Yes I agree, this is a real portrayal of the path. The difference between Charles and me is I seem to have a rose tinted filter in the lens of my memory! And unlike Charles I always try to photograph or sketch that which I interpret as beautiful. But I love the look of that pipeline and realise that strong images always draw me in.


Charles June 1, 2014 at 2:34 pm

Ah yes, Rose tinted memory is another matter entirely, but one that I don’t think we can be held to be morally accountable for. I think the pipeline shot will be one for the book.


Jan Johnsen June 1, 2014 at 2:27 pm

what a wonderful post! Thank You!


Charles June 1, 2014 at 2:32 pm

Thank you. Wordprees wasn’t sure if you are spam but I’ll take the praise.


Tony Bowerman June 2, 2014 at 2:47 pm

Charles, I enjoy your blog because it’s: 1) Punchy, controversial, irreverent, no-holds-barred; 2) Has some superbly composed, arty photos of the weird and the mundane, and 3) Is well written, discursive and chatty.

In fact, it’s ‘Wales warts and all’ (and sometimes very warty indeed as if you seek out the odd and naughty warty worst of Wales.)

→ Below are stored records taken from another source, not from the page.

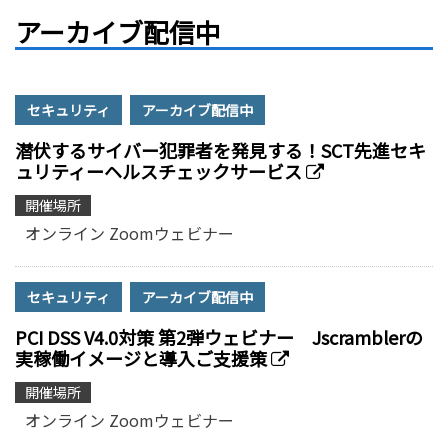
アーカイブ配信中
セキュリティ
アーカイブ配信中
潜伏するサイバー犯罪者を発見する！SCT先進セキ
ュリティーヘルスチェックサービス
開催場所
オンライン Zoomウェビナー
セキュリティ
アーカイブ配信中
PCI DSS V4.0対策 第2弾ウェビナー Jscramblerの
実稼働イメージと導入ご支援策
開催場所
オンライン Zoomウェビナー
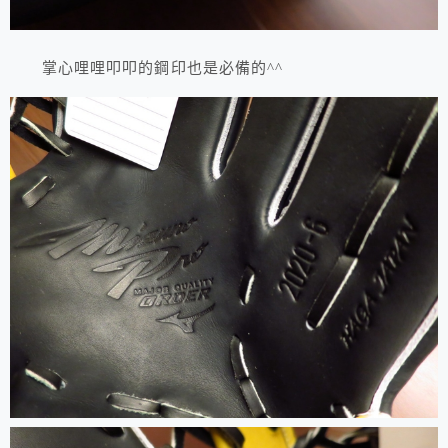
掌心哩哩叩叩的鋼印也是必備的^^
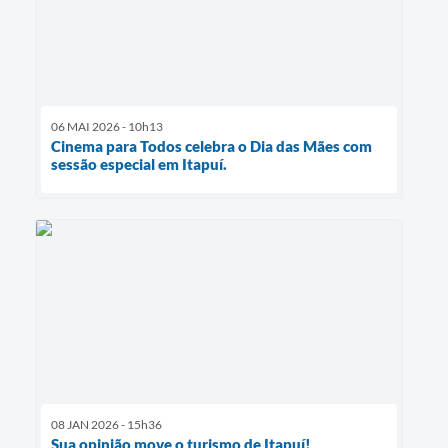
06 MAI 2026 - 10h13
Cinema para Todos celebra o Dia das Mães com
sessão especial em Itapuí.
08 JAN 2026 - 15h36
Sua opinião move o turismo de Itapuí!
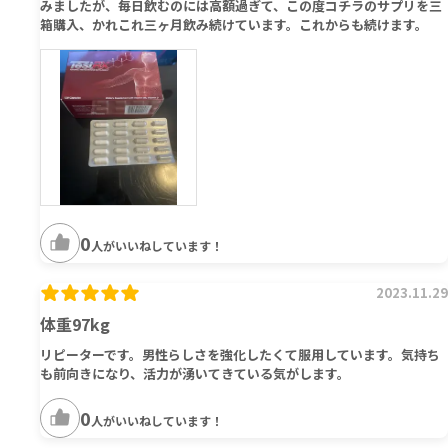
みましたが、毎日飲むのには高額過ぎて、この度コチラのサプリを三
箱購入、かれこれ三ヶ月飲み続けています。これからも続けます。
0
人がいいねしています！
2023.11.29
体重97kg
リピーターです。男性らしさを強化したくて服用しています。気持ち
も前向きになり、活力が湧いてきている気がします。
0
人がいいねしています！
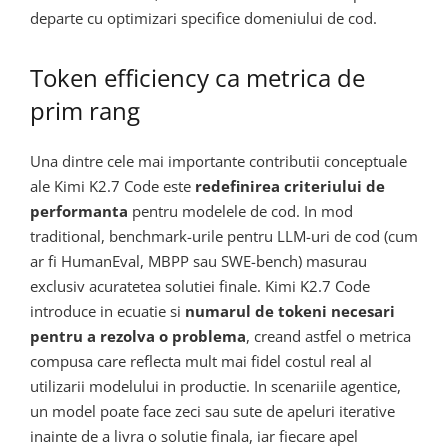
departe cu optimizari specifice domeniului de cod.
Token efficiency ca metrica de
prim rang
Una dintre cele mai importante contributii conceptuale
ale Kimi K2.7 Code este
redefinirea criteriului de
performanta
pentru modelele de cod. In mod
traditional, benchmark-urile pentru LLM-uri de cod (cum
ar fi HumanEval, MBPP sau SWE-bench) masurau
exclusiv acuratetea solutiei finale. Kimi K2.7 Code
introduce in ecuatie si
numarul de tokeni necesari
pentru a rezolva o problema
, creand astfel o metrica
compusa care reflecta mult mai fidel costul real al
utilizarii modelului in productie. In scenariile agentice,
un model poate face zeci sau sute de apeluri iterative
inainte de a livra o solutie finala, iar fiecare apel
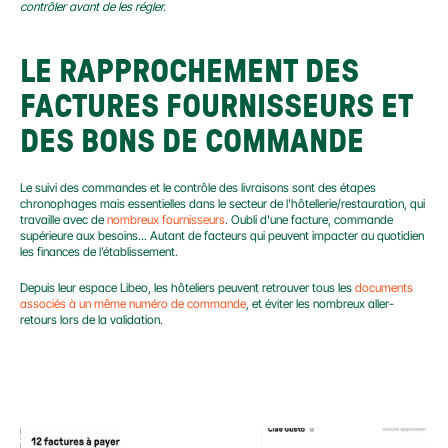
contrôler avant de les régler.
LE RAPPROCHEMENT DES 
FACTURES FOURNISSEURS ET 
DES BONS DE COMMANDE
Le suivi des commandes et le contrôle des livraisons sont des étapes 
chronophages mais essentielles dans le secteur de l'hôtellerie/restauration, qui 
travaille avec de 
nombreux fournisseurs
. Oubli d'une facture, commande 
supérieure aux besoins... Autant de facteurs qui peuvent impacter au quotidien 
les finances de l’établissement.
Depuis leur espace Libeo, les hôteliers peuvent retrouver tous les 
documents 
associés à un même numéro de commande
, et éviter les nombreux aller-
retours lors de la validation.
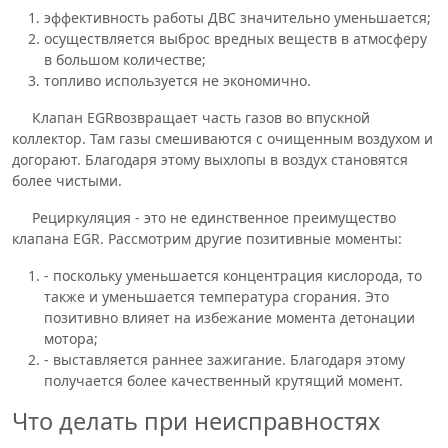
эффективность работы ДВС значительно уменьшается;
осуществляется выброс вредных веществ в атмосферу
в большом количестве;
топливо используется не экономично.
Клапан EGRвозвращает часть газов во впускной
коллектор. Там газы смешиваются с очищенным воздухом и
догорают. Благодаря этому выхлопы в воздух становятся
более чистыми.
Рециркуляция - это не единственное преимущество
клапана EGR. Рассмотрим другие позитивные моменты:
- поскольку уменьшается концентрация кислорода, то
также и уменьшается температура сгорания. Это
позитивно влияет на избежание момента детонации
мотора;
- выставляется раннее зажигание. Благодаря этому
получается более качественный крутящий момент.
Что делать при неисправностях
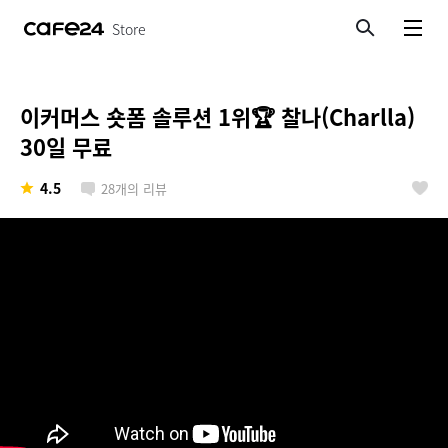
Store
검색
메뉴보기
이커머스 숏폼 솔루션 1위🏆 찰나(Charlla)
30일 무료
4.5
28
개의 리뷰
좋아요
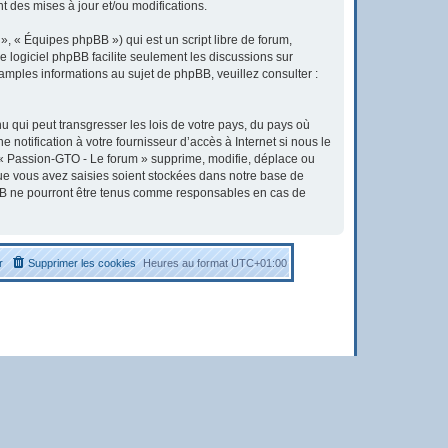
 des mises à jour et/ou modifications.
, « Équipes phpBB ») qui est un script libre de forum,
Le logiciel phpBB facilite seulement les discussions sur
ples informations au sujet de phpBB, veuillez consulter :
u qui peut transgresser les lois de votre pays, du pays où
otification à votre fournisseur d’accès à Internet si nous le
« Passion-GTO - Le forum » supprime, modifie, déplace ou
que vous avez saisies soient stockées dans notre base de
pBB ne pourront être tenus comme responsables en cas de
r
Supprimer les cookies
Heures au format
UTC+01:00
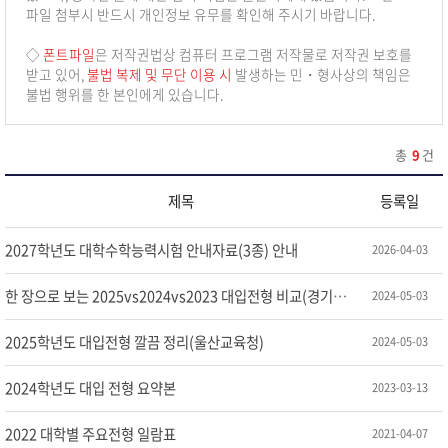
파일 첨부시 반드시 개인정보 유무를 확인해 주시기 바랍니다.
◇
폰트파일
은 저작권법상 컴퓨터 프로그램 저작물로 저작권 보호를
받고 있어,
불법 복제 및 무단 이용 시
발생하는 민・형사상의 책임은
불법 행위를 한 본인에게 있습니다.
총
9
건
제목
등록일
2027학년도 대학수학능력시험 안내자료(3종) 안내
2026-04-03
한 장으로 보는 2025vs2024vs2023 대입전형 비교(경기도교육청)
2024-05-03
2025학년도 대입전형 깔끔 정리(울산교육청)
2024-05-03
2024학년도 대입 전형 요약본
2023-03-13
2022 대학별 주요전형 일람표
2021-04-07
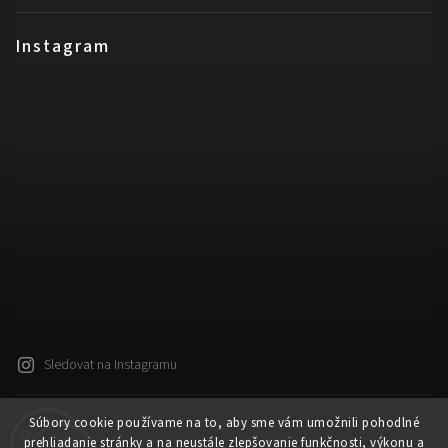
Instagram
Sledovat na Instagramu
Súbory cookie používame na to, aby sme vám umožnili pohodlné
Copyright 2026
Released
. Všechna práva vyhrazena.
prehliadanie stránky a na neustále zlepšovanie funkčnosti, výkonu a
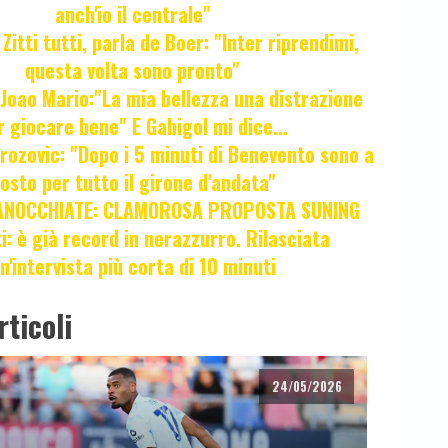
anch'io il centrale"
itti tutti, parla de Boer: "Inter riprendimi,
questa volta sono pronto"
oao Mario:"La mia bellezza una distrazione
r giocare bene" E Gabigol mi dice...
ozovic: "Dopo i 5 minuti di Benevento sono a
osto per tutto il girone d'andata"
ANOCCHIATE: CLAMOROSA PROPOSTA SUNING
ti: è già record in nerazzurro. Rilasciata
n'intervista più corta di 10 minuti
rticoli
24/05/2026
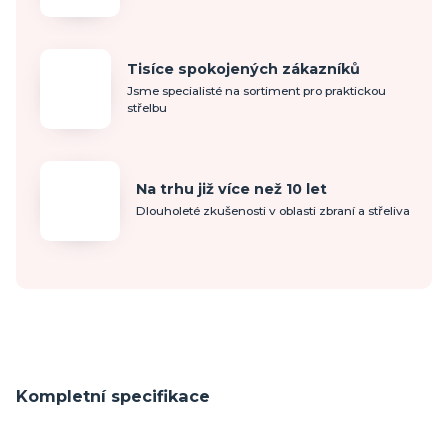
Tisíce spokojených zákazníků
Jsme specialisté na sortiment pro praktickou
střelbu
Na trhu již více než 10 let
Dlouholeté zkušenosti v oblasti zbraní a střeliva
Kompletní specifikace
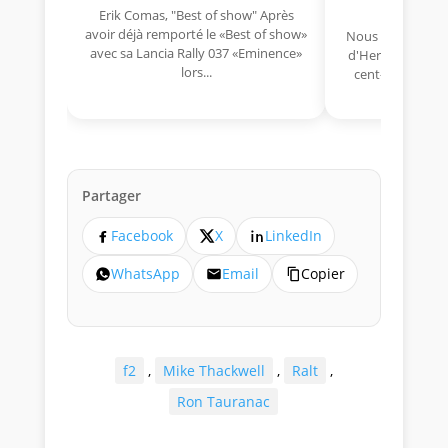
Erik Comas, "Best of show" Après
avoir déjà remporté le «Best of show»
Nous avons appris
avec sa Lancia Rally 037 «Eminence»
d'Hermano Da Si
lors...
cent-unième ann
Aujou
Partager
Facebook
X
LinkedIn
WhatsApp
Email
Copier
f2
,
Mike Thackwell
,
Ralt
,
Ron Tauranac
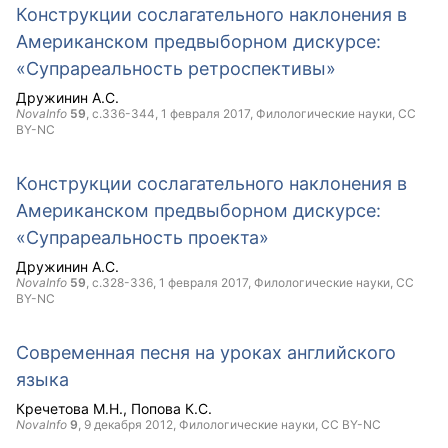
Конструкции сослагательного наклонения в
Американском предвыборном дискурсе:
«Супрареальность ретроспективы»
Дружинин А.С.
NovaInfo
59
, с.336-344,
1 февраля 2017
, Филологические науки,
CC
BY-NC
Конструкции сослагательного наклонения в
Американском предвыборном дискурсе:
«Супрареальность проекта»
Дружинин А.С.
NovaInfo
59
, с.328-336,
1 февраля 2017
, Филологические науки,
CC
BY-NC
Современная песня на уроках английского
языка
Кречетова М.Н.
Попова К.С.
NovaInfo
9
,
9 декабря 2012
, Филологические науки,
CC BY-NC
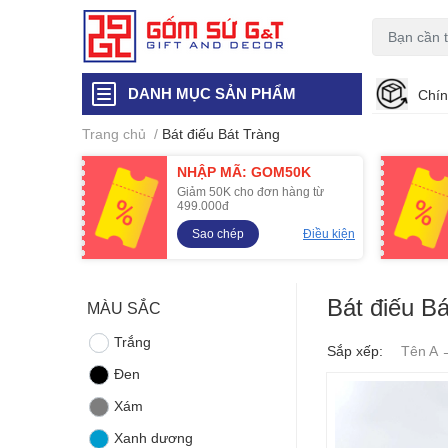
DANH MỤC SẢN PHẨM
Chín
Trang chủ
/
Bát điếu Bát Tràng
NHẬP MÃ: GOM50K
Giảm 50K cho đơn hàng từ
499.000đ
Sao chép
Điều kiện
Bát điếu Bá
MÀU SẮC
Trắng
Sắp xếp:
Tên A 
Đen
Xám
Xanh dương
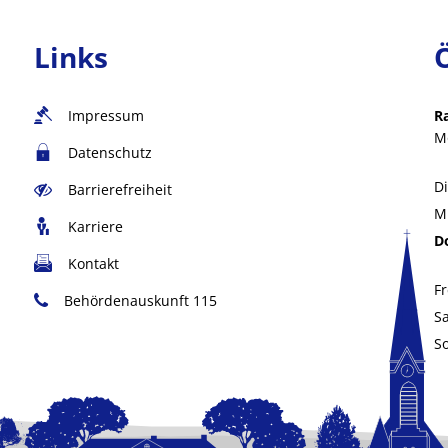
Links
Impressum
R
M
Datenschutz
D
Barrierefreiheit
M
Karriere
D
Kontakt
Fr
Behördenauskunft 115
S
S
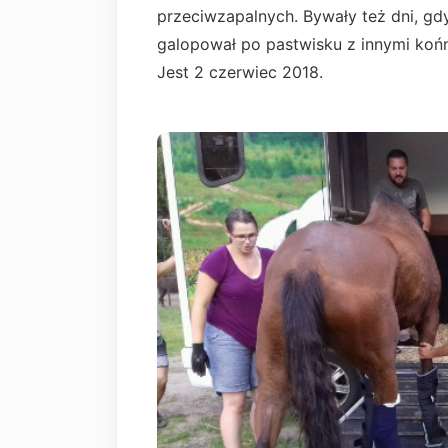
przeciwzapalnych. Bywały też dni, gd
galopował po pastwisku z innymi koń
Jest 2 czerwiec 2018.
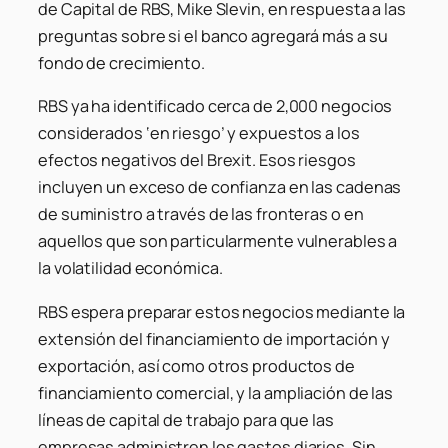
de Capital de RBS, Mike Slevin, en respuesta a las
preguntas sobre si el banco agregará más a su
fondo de crecimiento.
RBS ya ha identificado cerca de 2,000 negocios
considerados ‘en riesgo’ y expuestos a los
efectos negativos del Brexit. Esos riesgos
incluyen un exceso de confianza en las cadenas
de suministro a través de las fronteras o en
aquellos que son particularmente vulnerables a
la volatilidad económica.
RBS espera preparar estos negocios mediante la
extensión del financiamiento de importación y
exportación, así como otros productos de
financiamiento comercial, y la ampliación de las
líneas de capital de trabajo para que las
empresas administren los gastos diarios. Sin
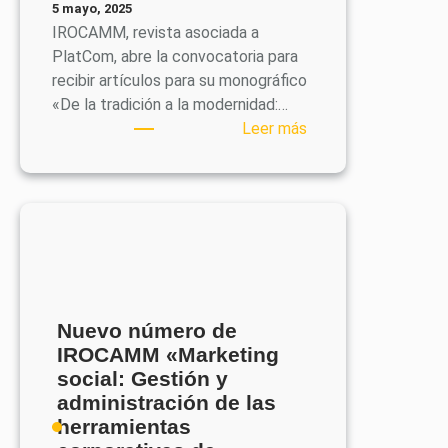
5 mayo, 2025
el
IROCAMM, revista asociada a
folclore
PlatCom, abre la convocatoria para
popular»
recibir artículos para su monográfico
«De la tradición a la modernidad:…
:
Leer más
Call
for
papers
de
IROCAMM:
De
la
tradición
Nuevo número de
a
IROCAMM «Marketing
la
social: Gestión y
modernidad:
administración de las
innovación
herramientas
en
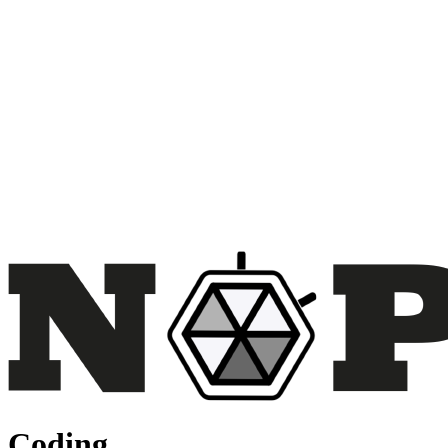
Coding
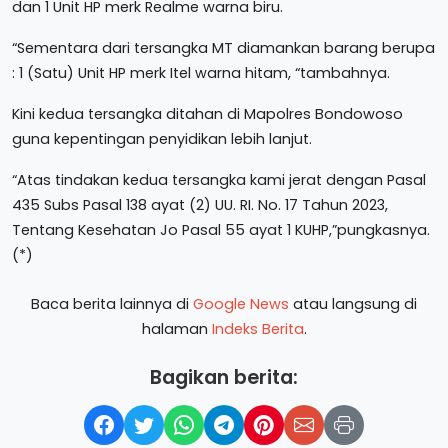
dan 1 Unit HP merk Realme warna biru.
“Sementara dari tersangka MT diamankan barang berupa
: 1 (Satu) Unit HP merk Itel warna hitam, “tambahnya.
Kini kedua tersangka ditahan di Mapolres Bondowoso
guna kepentingan penyidikan lebih lanjut.
“Atas tindakan kedua tersangka kami jerat dengan Pasal
435 Subs Pasal 138 ayat (2) UU. RI. No. 17 Tahun 2023,
Tentang Kesehatan Jo Pasal 55 ayat 1 KUHP,”pungkasnya.
(*)
Baca berita lainnya di
Google News
atau langsung di
halaman
Indeks Berita
.
Bagikan berita:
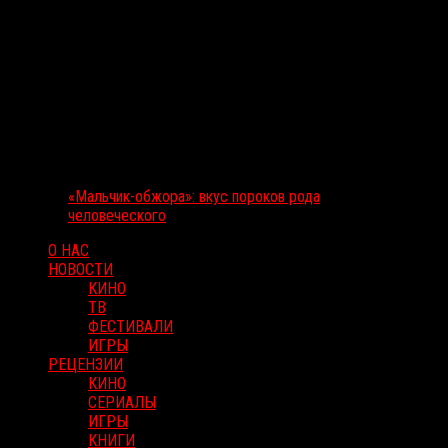
«Мальчик-обжора»: вкус пороков рода
человеческого
О НАС
НОВОСТИ
КИНО
ТВ
ФЕСТИВАЛИ
ИГРЫ
РЕЦЕНЗИИ
КИНО
СЕРИАЛЫ
ИГРЫ
КНИГИ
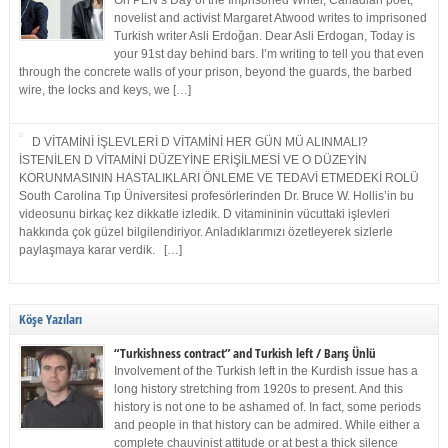
On PEN’s Day of the Imprisoned Writer, Canadian poet,
novelist and activist Margaret Atwood writes to imprisoned
Turkish writer Asli Erdoğan. Dear Asli Erdogan, Today is
your 91st day behind bars. I’m writing to tell you that even
through the concrete walls of your prison, beyond the guards, the barbed
wire, the locks and keys, we […]
D VİTAMİNİ İŞLEVLERİ D VİTAMİNİ HER GÜN MÜ ALINMALI?
İSTENİLEN D VİTAMİNİ DÜZEYİNE ERİŞİLMESİ VE O DÜZEYİN
KORUNMASININ HASTALIKLARI ÖNLEME VE TEDAVİ ETMEDEKİ ROLÜ
South Carolina Tıp Üniversitesi profesörlerinden Dr. Bruce W. Hollis’in bu
videosunu birkaç kez dikkatle izledik. D vitamininin vücuttaki işlevleri
hakkında çok güzel bilgilendiriyor. Anladıklarımızı özetleyerek sizlerle
paylaşmaya karar verdik. […]
Köşe Yazıları
“Turkishness contract” and Turkish left / Barış Ünlü
Involvement of the Turkish left in the Kurdish issue has a
long history stretching from 1920s to present. And this
history is not one to be ashamed of. In fact, some periods
and people in that history can be admired. While either a
complete chauvinist attitude or at best a thick silence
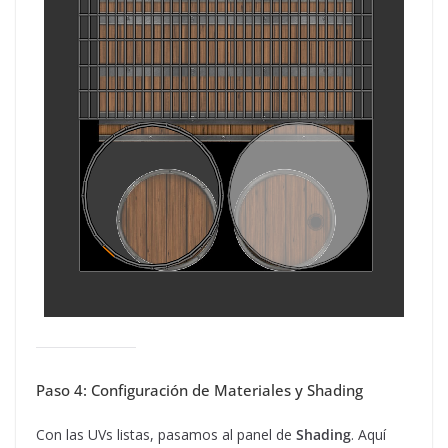
Paso 4: Configuración de Materiales y Shading
Con las UVs listas, pasamos al panel de
Shading
. Aquí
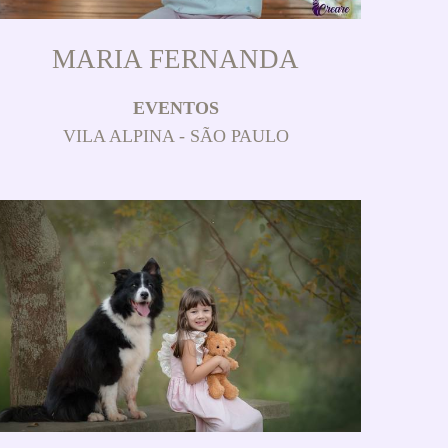
MARIA FERNANDA
EVENTOS
VILA ALPINA - SÃO PAULO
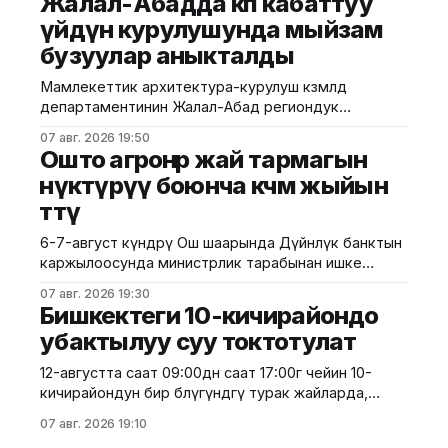
Жалал-Абадда көп кабаттуу
министрлигинин маалыматына ылайык, жол куруу
үйдүн курулушунда мыйзам
иштери №17 Жол эксплуатациялоо мекемеси
бузуулар аныкталды
тарабынан белгиленген графикке ылайык,
курулуштун сапат талаптарын сактоо менен
Мамлекеттик архитектура-курулуш көзөмөлдөө
жүргүзүлдү. Аталган жолдун жалпы 12 чакырымына
департаментинин Жалал-Абад региондук
башкармалыгы шаардагы көп кабаттуу турак жайга
07 авг. 2026 19:50
текшерүү жүргүздү. Бул тууралуу Курулуш
Ошто агроөнөр жай тармагын
министрлигинин басма сөз кызматы билдирди.
өнүктүрүү боюнча көчмө жыйын
Маалыматка ылайык, текшерүү Байзаков көчөсү, 46
өттү
дарегинде курулуп жаткан объектте өткөрүлүп,
техникалык талаптардын бузулганы аныкталды.
6-7-август күндөрү Ош шаарында Дүйнөлүк банктын
Белгиленгендей, курулуш иштери бекитилген
каржылоосунда министрлик тарабынан ишке
долбоордук документациядан четтөө менен
ашырылып жаткан "Ош облусунун жана Ош
жүргүзүлгөн. Ошондой эле
07 авг. 2026 19:30
шаарынын аймактык экономикалык өнүгүүсү"
Бишкектеги 10-кичирайондо
долбоорунун алкагында Өндүрүмдүү өнөктөштүк
убактылуу суу токтотулат
комитетинин көчмө жыйыны өттү. Бул тууралуу Айыл
чарба министрлигинен билдиришти. Жыйынга
12-августта саат 09:00дөн саат 17:00гө чейин 10-
министрдин орун басары Мирбек Дүйшеев жана
кичирайондун бир бөлүгүндөгү турак жайларда,
Комитеттин мүчөлөрү катышты. Көчмө жыйындын
мектептерде, мектепке чейинки билим берүү
07 авг. 2026 19:10
мекемелеринде, саламаттыкты сактоо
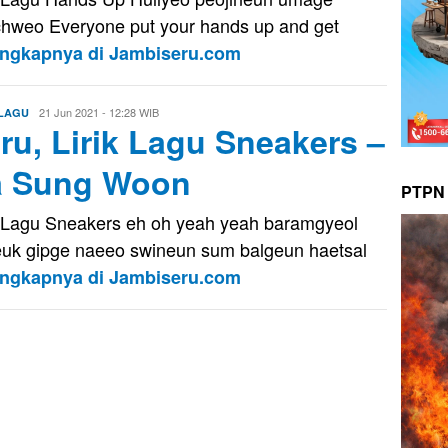
hweo Everyone put your hands up and get
engkapnya di Jambiseru.com
Eri
21 Jun 2021 - 12:28 WIB
 LAGU
ru, Lirik Lagu Sneakers –
Saputra
a Sung Woon
PTPN 
k Lagu Sneakers eh oh yeah yeah baramgyeol
uk gipge naeeo swineun sum balgeun haetsal
engkapnya di Jambiseru.com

But it’s a blog not a book. Blogs aren’t/can’t be sold (except in a secondary way through advertising) but books have to be. It’s a very different model. Unless we consider the success of books like ‘Crap Towns’ et al (See:

A sort of perverse appeal? Discuss.


Charles June 2, 2014 at 4:56 pm

Hi Tony
Thank you for all those comments on the blog and I hope you continue to follow it. I am not seeking to show The Wales Coast Path in a bad light. Of course blogs are a completely different platform to books. As you say, I am not trying to sell anything and I am not sponsored or using advertising so far. Yes publishers have to sell books but when it comes to guide books for instance, they also have a responsibility to those that buy the book that what they are providing is giving the reader a reasonable sense of what they might expect. In my view, as well as providing as much practical information as possible, this comes down to some evaluative but fair comment and making use of photographs that could be taken from vantage points that the reader might themselves experience. I am disappointed that your “Official” guide to the Llyn peninsula section of The Wales Coast Path has relatively little practical content, uses mostly images not taken from the path and makes no evaluative comment. I understand that the guide was commissioned by NRW. I am sure that they do not share my preoccupations about what their guides should be like. But as an independent publisher I would have hoped for a more objective book.